The key difference: the agent decides what to search for based on its reasoning, not just the original question. This lets it decompose complex questions, follow citation chains, and verify uncertain answers.
Best Practices
- Do: Keep the system prompt minimal. Over-specifying search strategies prevents the agent from discovering better ones. The paper found that minimal prompts with just tag syntax descriptions yielded the best emergent behaviors.
- Do: Concatenate document titles with abstracts/body text in your index. This consistently improves retrieval quality for both BM25 and dense retrievers.
- Do: Generate answer synonyms when building evaluation datasets. A single canonical answer misses valid equivalent responses (e.g., "BERT" vs "Bidirectional Encoder Representations from Transformers").
- Do: Cap search turns (3-5 is usually sufficient). Unbounded search wastes tokens without improving accuracy after diminishing returns.
- Avoid: Using the agent's search queries as ground-truth retrieval labels. The queries are a means to an end — reward only the final answer correctness.
- Avoid: Training RLVR for too many steps. The paper observed decreasing behavioral diversity with extended training — the agent converges to fewer strategies. Monitor for this and stop early if needed.
Error Handling
| Problem | Cause | Solution |
|---|---|---|
| Agent loops searching without answering | No max turn limit or question is unanswerable from corpus | Set max_turns (3-5), add fallback that forces <answer> after budget exhaustion |
| Agent ignores retrieval results | Context window overflow from too many retrieved docs | Reduce k (top-k documents) or truncate abstracts; keep total retrieval context under 2k tokens per turn |
| Exact match scores are misleadingly low | Answer normalization is too strict or synonyms are missing | Add comprehensive synonym lists, use fuzzy matching as a secondary metric, normalize punctuation and abbreviations |
| Agent hallucinates instead of searching | System prompt is too permissive or model is too confident | Add explicit instruction: "Always search before answering. Do not rely on memory alone." |
| BM25 retriever misses relevant papers | Query uses different terminology than the indexed documents | Combine BM25 with a dense retriever (hybrid search), or have the agent reformulate queries when initial results are poor |
Limitations
- Exact match evaluation is brittle. Many correct answers fail exact match due to formatting differences, abbreviations, or paraphrasing. Synonym lists help but don't fully solve this. Consider adding LLM-as-judge evaluation for production systems.
- Corpus coverage gaps. The agent can only find what's in the index. If the answer requires information outside the corpus, the agent will either hallucinate or fail. Make corpus coverage explicit to users.
- RLVR training requires significant compute. Training a 7B model takes ~30 hours on 8 A100s. For most practical applications, using the search-reason loop pattern with a frontier LLM (no fine-tuning) is more cost-effective.
- Paraphrased questions are harder. The paper showed a 12-point accuracy drop on paraphrased vs. original questions (44.9 vs 57.2).

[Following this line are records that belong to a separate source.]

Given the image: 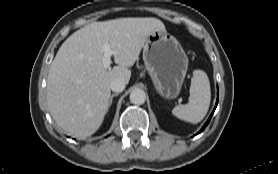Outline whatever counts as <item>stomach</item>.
Segmentation results:
<instances>
[{"mask_svg":"<svg viewBox=\"0 0 278 174\" xmlns=\"http://www.w3.org/2000/svg\"><path fill=\"white\" fill-rule=\"evenodd\" d=\"M143 60L156 91L164 98H176L189 62L179 41L166 30H154L143 45Z\"/></svg>","mask_w":278,"mask_h":174,"instance_id":"0dacf381","label":"stomach"}]
</instances>
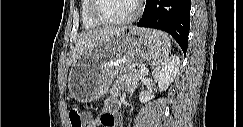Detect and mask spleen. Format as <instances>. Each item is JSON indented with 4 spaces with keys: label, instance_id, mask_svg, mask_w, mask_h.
Returning <instances> with one entry per match:
<instances>
[{
    "label": "spleen",
    "instance_id": "spleen-1",
    "mask_svg": "<svg viewBox=\"0 0 243 127\" xmlns=\"http://www.w3.org/2000/svg\"><path fill=\"white\" fill-rule=\"evenodd\" d=\"M151 39L154 42V50L150 56V63L158 67L168 59L171 43L168 35L163 32L154 31Z\"/></svg>",
    "mask_w": 243,
    "mask_h": 127
}]
</instances>
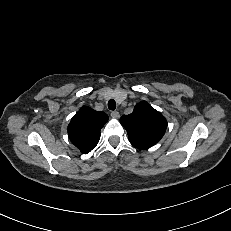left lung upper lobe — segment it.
Wrapping results in <instances>:
<instances>
[{
  "mask_svg": "<svg viewBox=\"0 0 231 231\" xmlns=\"http://www.w3.org/2000/svg\"><path fill=\"white\" fill-rule=\"evenodd\" d=\"M120 122L127 131L130 143L139 149L155 145L167 128L164 116L146 101L138 103L131 114L123 115Z\"/></svg>",
  "mask_w": 231,
  "mask_h": 231,
  "instance_id": "5c2ea615",
  "label": "left lung upper lobe"
}]
</instances>
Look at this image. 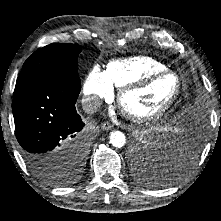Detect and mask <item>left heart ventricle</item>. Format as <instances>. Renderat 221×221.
<instances>
[{
    "instance_id": "left-heart-ventricle-1",
    "label": "left heart ventricle",
    "mask_w": 221,
    "mask_h": 221,
    "mask_svg": "<svg viewBox=\"0 0 221 221\" xmlns=\"http://www.w3.org/2000/svg\"><path fill=\"white\" fill-rule=\"evenodd\" d=\"M175 87L176 83L172 77H161L147 87L128 94L124 104L135 114L153 113L171 98Z\"/></svg>"
}]
</instances>
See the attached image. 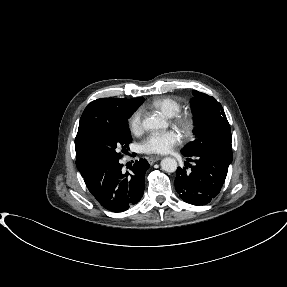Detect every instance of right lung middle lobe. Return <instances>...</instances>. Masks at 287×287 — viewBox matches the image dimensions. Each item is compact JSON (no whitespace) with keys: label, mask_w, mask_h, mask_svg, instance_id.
Segmentation results:
<instances>
[{"label":"right lung middle lobe","mask_w":287,"mask_h":287,"mask_svg":"<svg viewBox=\"0 0 287 287\" xmlns=\"http://www.w3.org/2000/svg\"><path fill=\"white\" fill-rule=\"evenodd\" d=\"M132 113L105 122L96 129L89 142L90 161L95 166L106 161L121 158L119 149L124 153L132 142L128 128V118Z\"/></svg>","instance_id":"obj_1"}]
</instances>
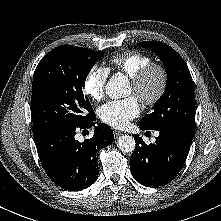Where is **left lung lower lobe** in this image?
<instances>
[{
  "label": "left lung lower lobe",
  "instance_id": "obj_1",
  "mask_svg": "<svg viewBox=\"0 0 221 221\" xmlns=\"http://www.w3.org/2000/svg\"><path fill=\"white\" fill-rule=\"evenodd\" d=\"M141 130H149L139 124ZM155 144L146 145L133 135L136 147L130 158L133 177L147 187H158L172 181L186 161L195 132L178 126L157 129Z\"/></svg>",
  "mask_w": 221,
  "mask_h": 221
}]
</instances>
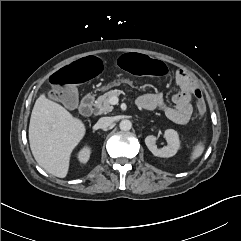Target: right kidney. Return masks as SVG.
<instances>
[{
	"label": "right kidney",
	"mask_w": 241,
	"mask_h": 241,
	"mask_svg": "<svg viewBox=\"0 0 241 241\" xmlns=\"http://www.w3.org/2000/svg\"><path fill=\"white\" fill-rule=\"evenodd\" d=\"M90 153L91 150L88 146L83 147L77 155V158L80 161V163L85 164L89 160Z\"/></svg>",
	"instance_id": "right-kidney-1"
}]
</instances>
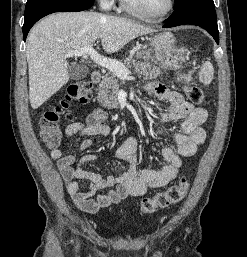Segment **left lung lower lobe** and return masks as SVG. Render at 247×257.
I'll return each mask as SVG.
<instances>
[{
  "mask_svg": "<svg viewBox=\"0 0 247 257\" xmlns=\"http://www.w3.org/2000/svg\"><path fill=\"white\" fill-rule=\"evenodd\" d=\"M184 24L204 28L219 44V32L213 0H192L175 8L163 27L170 28Z\"/></svg>",
  "mask_w": 247,
  "mask_h": 257,
  "instance_id": "0a47b994",
  "label": "left lung lower lobe"
}]
</instances>
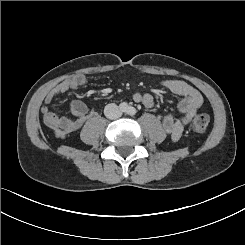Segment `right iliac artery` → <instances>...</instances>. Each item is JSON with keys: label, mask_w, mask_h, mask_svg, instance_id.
<instances>
[{"label": "right iliac artery", "mask_w": 245, "mask_h": 245, "mask_svg": "<svg viewBox=\"0 0 245 245\" xmlns=\"http://www.w3.org/2000/svg\"><path fill=\"white\" fill-rule=\"evenodd\" d=\"M119 107L122 112H126L128 109V105L125 102L121 103Z\"/></svg>", "instance_id": "82829eb1"}]
</instances>
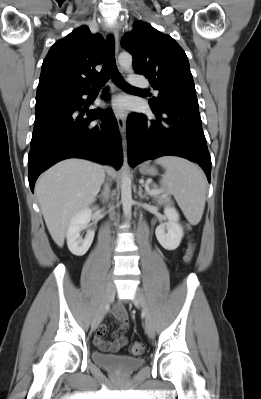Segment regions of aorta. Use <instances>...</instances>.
<instances>
[{"label": "aorta", "instance_id": "aorta-1", "mask_svg": "<svg viewBox=\"0 0 261 399\" xmlns=\"http://www.w3.org/2000/svg\"><path fill=\"white\" fill-rule=\"evenodd\" d=\"M132 55L127 52H122L118 56V62L124 70H129L132 66ZM122 178H121V203L123 206V212L126 218L131 216L132 208V189H131V177L128 170V159L127 154L124 153L123 167H122Z\"/></svg>", "mask_w": 261, "mask_h": 399}]
</instances>
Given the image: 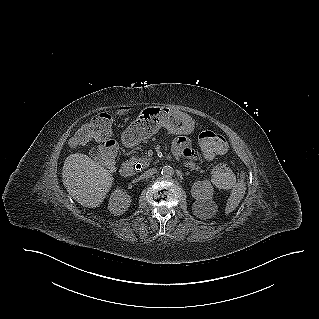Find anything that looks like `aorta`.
<instances>
[{"mask_svg":"<svg viewBox=\"0 0 319 319\" xmlns=\"http://www.w3.org/2000/svg\"><path fill=\"white\" fill-rule=\"evenodd\" d=\"M174 174V170L171 166L169 165H166V166H163L162 169H161V175L163 178H171Z\"/></svg>","mask_w":319,"mask_h":319,"instance_id":"obj_1","label":"aorta"}]
</instances>
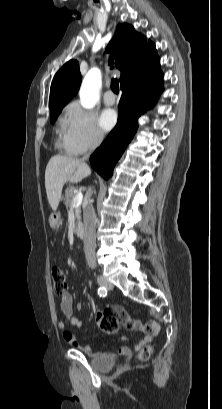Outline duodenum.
<instances>
[{
  "mask_svg": "<svg viewBox=\"0 0 222 409\" xmlns=\"http://www.w3.org/2000/svg\"><path fill=\"white\" fill-rule=\"evenodd\" d=\"M75 233L79 238H81V239L85 238V230H84V227H83V225L81 223H76L75 224Z\"/></svg>",
  "mask_w": 222,
  "mask_h": 409,
  "instance_id": "duodenum-1",
  "label": "duodenum"
}]
</instances>
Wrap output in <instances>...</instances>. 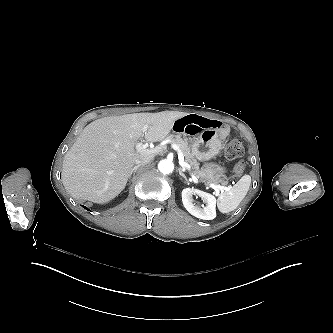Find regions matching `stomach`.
<instances>
[{"mask_svg": "<svg viewBox=\"0 0 333 333\" xmlns=\"http://www.w3.org/2000/svg\"><path fill=\"white\" fill-rule=\"evenodd\" d=\"M219 131V128L214 127L202 129L192 140V154L199 161L206 162L209 168L221 173V175H216V177L222 178L228 174V169L217 162L209 161L218 155L224 147Z\"/></svg>", "mask_w": 333, "mask_h": 333, "instance_id": "stomach-1", "label": "stomach"}]
</instances>
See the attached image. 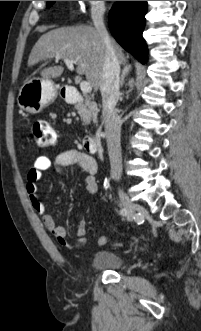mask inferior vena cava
<instances>
[{"mask_svg": "<svg viewBox=\"0 0 201 331\" xmlns=\"http://www.w3.org/2000/svg\"><path fill=\"white\" fill-rule=\"evenodd\" d=\"M104 9L99 8L92 16L96 30L103 37L106 51L103 64V82L100 86L102 96V117L105 132L111 173L120 176L122 172V155L120 145L121 121L115 110L119 98L120 64L111 39L103 22Z\"/></svg>", "mask_w": 201, "mask_h": 331, "instance_id": "1", "label": "inferior vena cava"}]
</instances>
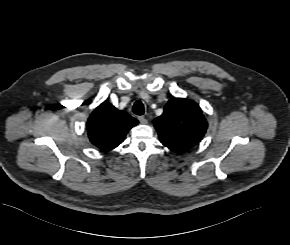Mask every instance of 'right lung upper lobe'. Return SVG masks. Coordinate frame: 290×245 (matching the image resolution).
I'll use <instances>...</instances> for the list:
<instances>
[{
  "label": "right lung upper lobe",
  "mask_w": 290,
  "mask_h": 245,
  "mask_svg": "<svg viewBox=\"0 0 290 245\" xmlns=\"http://www.w3.org/2000/svg\"><path fill=\"white\" fill-rule=\"evenodd\" d=\"M137 124L138 121L127 112L102 103L90 115L87 131L90 141L96 147L109 151L122 143L127 132Z\"/></svg>",
  "instance_id": "right-lung-upper-lobe-1"
}]
</instances>
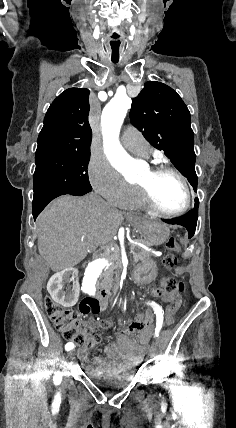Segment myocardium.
I'll return each instance as SVG.
<instances>
[{"label":"myocardium","instance_id":"1","mask_svg":"<svg viewBox=\"0 0 236 428\" xmlns=\"http://www.w3.org/2000/svg\"><path fill=\"white\" fill-rule=\"evenodd\" d=\"M162 174H172L175 177H177L183 184L186 192V200L182 207L176 210H166L164 209L156 200L152 188H151V181L155 179L156 177L162 175ZM137 189L139 190V193L141 195V198L143 202L153 211L164 215V216H177L184 212H186L192 202V191H191V185L188 180V178L180 172L175 167L168 165V164H158L152 168L149 169V177L148 180L145 182L137 183L136 184Z\"/></svg>","mask_w":236,"mask_h":428}]
</instances>
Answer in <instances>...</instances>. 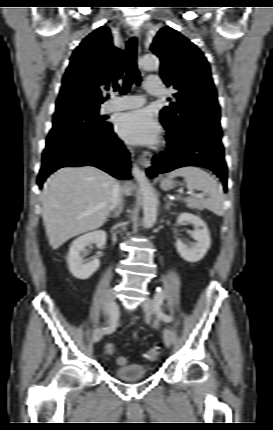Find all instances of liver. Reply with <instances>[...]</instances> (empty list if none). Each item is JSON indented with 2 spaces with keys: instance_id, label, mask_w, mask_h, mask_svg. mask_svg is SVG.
<instances>
[{
  "instance_id": "1",
  "label": "liver",
  "mask_w": 273,
  "mask_h": 430,
  "mask_svg": "<svg viewBox=\"0 0 273 430\" xmlns=\"http://www.w3.org/2000/svg\"><path fill=\"white\" fill-rule=\"evenodd\" d=\"M115 183L111 175L90 165L64 167L47 179L41 194L42 217L53 249L105 223ZM123 190L130 195L131 183Z\"/></svg>"
}]
</instances>
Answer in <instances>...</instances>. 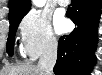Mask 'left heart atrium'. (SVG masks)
I'll use <instances>...</instances> for the list:
<instances>
[{
  "label": "left heart atrium",
  "instance_id": "left-heart-atrium-1",
  "mask_svg": "<svg viewBox=\"0 0 102 75\" xmlns=\"http://www.w3.org/2000/svg\"><path fill=\"white\" fill-rule=\"evenodd\" d=\"M69 28V21L63 17H58L55 21V30L59 33L67 31Z\"/></svg>",
  "mask_w": 102,
  "mask_h": 75
}]
</instances>
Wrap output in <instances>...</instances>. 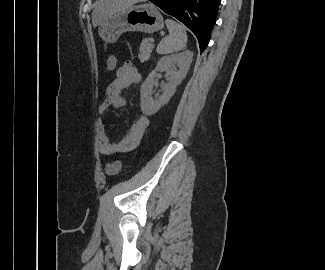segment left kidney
<instances>
[{"label":"left kidney","instance_id":"1","mask_svg":"<svg viewBox=\"0 0 325 270\" xmlns=\"http://www.w3.org/2000/svg\"><path fill=\"white\" fill-rule=\"evenodd\" d=\"M192 59L193 52L186 50L181 53L164 56L158 61L155 69L148 75L140 89L141 110L145 115L155 114L162 106L169 102L177 86L186 77ZM158 71L167 72L170 75V80L162 87L163 94L153 98V87Z\"/></svg>","mask_w":325,"mask_h":270}]
</instances>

Agents trained on original question phrasings may struggle with naturally diverse user queries.
- Domain transfer is not free. The dataset construction pipeline is general, but you need domain-specific QA categories and a relevant corpus for each new field. The architecture transfers; the data does not.
Reference
Paper: PaperSearchQA: Learning to Search and Reason over Scientific Papers with RLVR (Burgess et al., EACL 2026)
What to look for: Section 3 for the search-reason loop architecture and GRPO training setup. Section 4 for dataset construction pipeline. Section 5.3 and Figure 4 for emergent agent behaviors (planning, pre-search reasoning, self-verification). Appendix F for the minimal system prompt template.
Resources: HuggingFace Collection — corpus, datasets, and benchmarks compatible with the Search-R1 codebase.